Activity: Set every entry down again exactly, omitting none.

Materials provided:

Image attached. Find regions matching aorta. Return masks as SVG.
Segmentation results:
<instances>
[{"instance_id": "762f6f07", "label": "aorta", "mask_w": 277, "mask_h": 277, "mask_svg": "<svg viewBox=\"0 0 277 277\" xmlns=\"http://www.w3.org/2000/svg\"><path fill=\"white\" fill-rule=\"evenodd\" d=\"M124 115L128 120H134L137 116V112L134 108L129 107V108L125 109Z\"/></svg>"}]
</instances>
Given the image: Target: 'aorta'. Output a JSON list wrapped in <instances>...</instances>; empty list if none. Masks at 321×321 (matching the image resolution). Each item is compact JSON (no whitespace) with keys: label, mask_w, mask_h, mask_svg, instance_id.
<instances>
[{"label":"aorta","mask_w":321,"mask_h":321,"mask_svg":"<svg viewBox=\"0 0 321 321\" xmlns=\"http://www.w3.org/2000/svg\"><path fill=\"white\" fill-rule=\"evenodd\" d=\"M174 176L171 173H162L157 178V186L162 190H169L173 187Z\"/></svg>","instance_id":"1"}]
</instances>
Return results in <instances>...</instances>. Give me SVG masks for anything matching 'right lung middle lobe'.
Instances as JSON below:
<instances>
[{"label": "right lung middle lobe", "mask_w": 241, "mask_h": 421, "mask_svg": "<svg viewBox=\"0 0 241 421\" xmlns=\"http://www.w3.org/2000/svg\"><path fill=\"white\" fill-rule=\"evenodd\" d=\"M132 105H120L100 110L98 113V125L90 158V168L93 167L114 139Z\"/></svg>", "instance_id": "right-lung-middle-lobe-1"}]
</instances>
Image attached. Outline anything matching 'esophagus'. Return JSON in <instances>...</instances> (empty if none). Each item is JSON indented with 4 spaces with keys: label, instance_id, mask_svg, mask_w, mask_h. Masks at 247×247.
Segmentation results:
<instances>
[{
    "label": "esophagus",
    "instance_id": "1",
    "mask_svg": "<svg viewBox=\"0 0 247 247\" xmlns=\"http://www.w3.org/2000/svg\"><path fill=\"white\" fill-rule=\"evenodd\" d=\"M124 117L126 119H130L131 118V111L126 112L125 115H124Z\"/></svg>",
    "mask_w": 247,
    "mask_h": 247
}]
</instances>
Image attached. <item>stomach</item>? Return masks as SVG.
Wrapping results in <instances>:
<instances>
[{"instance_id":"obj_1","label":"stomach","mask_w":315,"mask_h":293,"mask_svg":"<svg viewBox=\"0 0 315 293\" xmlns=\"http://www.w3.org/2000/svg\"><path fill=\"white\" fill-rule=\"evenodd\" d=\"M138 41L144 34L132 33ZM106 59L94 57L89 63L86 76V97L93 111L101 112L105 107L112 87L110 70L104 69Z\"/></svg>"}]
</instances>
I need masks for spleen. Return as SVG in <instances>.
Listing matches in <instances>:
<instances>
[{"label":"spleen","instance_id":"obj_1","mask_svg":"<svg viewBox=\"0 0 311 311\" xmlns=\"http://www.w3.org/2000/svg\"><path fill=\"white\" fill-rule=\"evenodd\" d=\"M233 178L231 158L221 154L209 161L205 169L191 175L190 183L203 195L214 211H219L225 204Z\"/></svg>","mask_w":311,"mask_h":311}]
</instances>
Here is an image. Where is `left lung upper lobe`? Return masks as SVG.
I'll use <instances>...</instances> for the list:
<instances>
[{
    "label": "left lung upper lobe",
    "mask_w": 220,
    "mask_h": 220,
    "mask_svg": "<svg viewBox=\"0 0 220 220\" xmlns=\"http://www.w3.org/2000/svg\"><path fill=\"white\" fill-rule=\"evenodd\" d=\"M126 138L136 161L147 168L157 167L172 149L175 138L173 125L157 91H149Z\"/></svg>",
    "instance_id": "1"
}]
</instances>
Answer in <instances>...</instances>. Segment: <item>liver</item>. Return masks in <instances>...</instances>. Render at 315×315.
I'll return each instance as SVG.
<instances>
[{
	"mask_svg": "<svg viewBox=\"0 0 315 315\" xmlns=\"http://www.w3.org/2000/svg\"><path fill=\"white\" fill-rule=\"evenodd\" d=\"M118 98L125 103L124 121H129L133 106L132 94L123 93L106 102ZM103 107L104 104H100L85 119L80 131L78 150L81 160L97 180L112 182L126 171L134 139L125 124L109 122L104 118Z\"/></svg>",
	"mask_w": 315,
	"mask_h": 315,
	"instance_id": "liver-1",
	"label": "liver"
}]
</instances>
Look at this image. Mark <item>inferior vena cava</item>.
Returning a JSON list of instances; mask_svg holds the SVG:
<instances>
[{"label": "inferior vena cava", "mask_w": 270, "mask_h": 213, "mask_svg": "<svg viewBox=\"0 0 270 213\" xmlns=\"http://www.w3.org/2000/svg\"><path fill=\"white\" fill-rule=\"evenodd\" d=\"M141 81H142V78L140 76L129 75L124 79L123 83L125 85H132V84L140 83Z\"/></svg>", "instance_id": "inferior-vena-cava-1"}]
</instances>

Written response:
Image attached. Find regions matching aorta. Return masks as SVG.
Segmentation results:
<instances>
[{"instance_id": "762f6f07", "label": "aorta", "mask_w": 277, "mask_h": 277, "mask_svg": "<svg viewBox=\"0 0 277 277\" xmlns=\"http://www.w3.org/2000/svg\"><path fill=\"white\" fill-rule=\"evenodd\" d=\"M124 115L128 120H134L137 116V112L134 108L129 107V108L125 109Z\"/></svg>"}]
</instances>
Given the image: Target: 'aorta'. Output a JSON list wrapped in <instances>...</instances>; empty list if none. Masks at 321×321 (matching the image resolution). Each item is compact JSON (no whitespace) with keys: label, mask_w, mask_h, mask_svg, instance_id.
<instances>
[{"label":"aorta","mask_w":321,"mask_h":321,"mask_svg":"<svg viewBox=\"0 0 321 321\" xmlns=\"http://www.w3.org/2000/svg\"><path fill=\"white\" fill-rule=\"evenodd\" d=\"M174 176L171 173H162L157 178V186L162 190H169L173 187Z\"/></svg>","instance_id":"1"}]
</instances>
Return results in <instances>...</instances>. Give me SVG masks for anything matching 'right lung middle lobe'.
Instances as JSON below:
<instances>
[{"label": "right lung middle lobe", "mask_w": 241, "mask_h": 421, "mask_svg": "<svg viewBox=\"0 0 241 421\" xmlns=\"http://www.w3.org/2000/svg\"><path fill=\"white\" fill-rule=\"evenodd\" d=\"M132 105H120L100 110L98 113V125L90 158V168L93 167L114 139Z\"/></svg>", "instance_id": "right-lung-middle-lobe-1"}]
</instances>
Image attached. Outline anything matching 'esophagus'. Return JSON in <instances>...</instances> (empty if none). Each item is JSON indented with 4 spaces with keys: label, instance_id, mask_svg, mask_w, mask_h. Masks at 247×247.
Segmentation results:
<instances>
[{
    "label": "esophagus",
    "instance_id": "1",
    "mask_svg": "<svg viewBox=\"0 0 247 247\" xmlns=\"http://www.w3.org/2000/svg\"><path fill=\"white\" fill-rule=\"evenodd\" d=\"M124 117L126 119H130L131 118V111L126 112L125 115H124Z\"/></svg>",
    "mask_w": 247,
    "mask_h": 247
}]
</instances>
Image attached. <item>stomach</item>? Return masks as SVG.
Wrapping results in <instances>:
<instances>
[{"instance_id":"obj_1","label":"stomach","mask_w":315,"mask_h":293,"mask_svg":"<svg viewBox=\"0 0 315 293\" xmlns=\"http://www.w3.org/2000/svg\"><path fill=\"white\" fill-rule=\"evenodd\" d=\"M138 41L144 34L132 33ZM106 59L94 57L89 63L86 76V97L93 111L101 112L105 107L112 87L110 70L104 69Z\"/></svg>"}]
</instances>
I need masks for spleen. Return as SVG in <instances>.
Listing matches in <instances>:
<instances>
[{"label":"spleen","instance_id":"obj_1","mask_svg":"<svg viewBox=\"0 0 311 311\" xmlns=\"http://www.w3.org/2000/svg\"><path fill=\"white\" fill-rule=\"evenodd\" d=\"M233 178L231 158L221 154L209 161L205 169L191 175L190 183L203 195L214 211H219L225 204Z\"/></svg>","mask_w":311,"mask_h":311}]
</instances>
Here is an image. Where is `left lung upper lobe`? Return masks as SVG.
I'll use <instances>...</instances> for the list:
<instances>
[{
    "label": "left lung upper lobe",
    "mask_w": 220,
    "mask_h": 220,
    "mask_svg": "<svg viewBox=\"0 0 220 220\" xmlns=\"http://www.w3.org/2000/svg\"><path fill=\"white\" fill-rule=\"evenodd\" d=\"M126 138L136 161L147 168L157 167L172 149L175 138L173 125L157 91H149Z\"/></svg>",
    "instance_id": "1"
}]
</instances>
Answer in <instances>...</instances>. Segment: <item>liver</item>. Return masks in <instances>...</instances>. Render at 315×315.
I'll return each instance as SVG.
<instances>
[{
	"mask_svg": "<svg viewBox=\"0 0 315 315\" xmlns=\"http://www.w3.org/2000/svg\"><path fill=\"white\" fill-rule=\"evenodd\" d=\"M118 98L125 103L124 121H129L133 106L132 94L123 93L106 102ZM103 107L104 104H100L85 119L80 131L78 150L81 160L97 180L112 182L126 171L134 139L125 124L109 122L104 118Z\"/></svg>",
	"mask_w": 315,
	"mask_h": 315,
	"instance_id": "liver-1",
	"label": "liver"
}]
</instances>
Look at this image. Mark <item>inferior vena cava</item>.
Returning a JSON list of instances; mask_svg holds the SVG:
<instances>
[{"label": "inferior vena cava", "mask_w": 270, "mask_h": 213, "mask_svg": "<svg viewBox=\"0 0 270 213\" xmlns=\"http://www.w3.org/2000/svg\"><path fill=\"white\" fill-rule=\"evenodd\" d=\"M141 81H142V78L140 76L129 75L124 79L123 83L125 85H132V84L140 83Z\"/></svg>", "instance_id": "inferior-vena-cava-1"}]
</instances>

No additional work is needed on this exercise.